Patterns and Complexity in Biological Systems: A Study of Sequence Structure and Ontology-based Networks

Thumbnail Image


Publication or External Link






Biological information can be explored at many different levels, with the most basic information encoded in patterns within the DNA sequence. Through molecular level processes, these patterns are capable of controlling the states of genes, resulting in a complex network of interactions between genes. Key features of biological systems can be determined by evaluating properties of this gene regulatory network. More specifically, a network-based approach helps us to understand how the collective behavior of genes corresponds to patterns in genetic function.

We combine Chromatin-Immunoprecipitation microarray (ChIP-chip) data with genomic sequence data to determine how DNA sequence works to recruit various proteins. We quantify this information using a value termed "nmer-association.'' "Nmer-association'' measures how strongly individual DNA sequences are associated with a protein in a given ChIP-chip experiment. We also develop the "split-motif'' algorithm to study the underlying structural properties of DNA sequence independent of wet-lab data. The "split-motif'' algorithm finds pairs of DNA motifs which preferentially localize relative to one another. These pairs are primarily composed of known transcription factor binding sites and their co-occurrence is indicative of higher-order structure. This kind of structure has largely been missed in standard motif-finding algorithms despite emerging evidence of the importance of complex regulation.

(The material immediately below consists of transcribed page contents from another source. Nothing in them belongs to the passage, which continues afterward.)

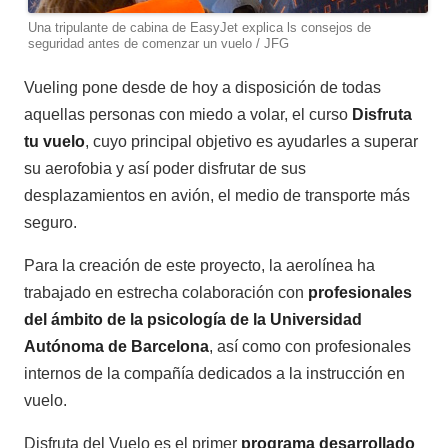
Una tripulante de cabina de EasyJet explica ls consejos de
seguridad antes de comenzar un vuelo / JFG
Vueling pone desde de hoy a disposición de todas
aquellas personas con miedo a volar, el curso
Disfruta
tu vuelo
, cuyo principal objetivo es ayudarles a superar
su aerofobia y así poder disfrutar de sus
desplazamientos en avión, el medio de transporte más
seguro.
Para la creación de este proyecto, la aerolínea ha
trabajado en estrecha colaboración con
profesionales
del ámbito de la psicología de la Universidad
Autónoma de Barcelona
, así como con profesionales
internos de la compañía dedicados a la instrucción en
vuelo.
Disfruta del Vuelo es el primer
programa desarrollado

In both simple and complex regulation, two genes that are connected in a regulatory fashion are likely to have shared functions. The Gene Ontology (GO) provides biologists with a controlled terminology with which to describe how genes are associated with function and how those functional terms are related to each other. We introduce a method for processing functional information in GO to produce a gene network. We find that the edges in this network are correlated with known regulatory interactions and that the strength of the functional relationship between two genes can be used as an indicator of how informationally important that link is in the regulatory network. We also investigate the network structure of gene-term annotations found in GO and use these associations to establish an alternate natural way to group the functional terms. These groups of terms are drastically different from the hierarchical structure established by the Gene Ontology and provide an alternative framework with which to describe and predict the functions of experimentally identified groups of genes.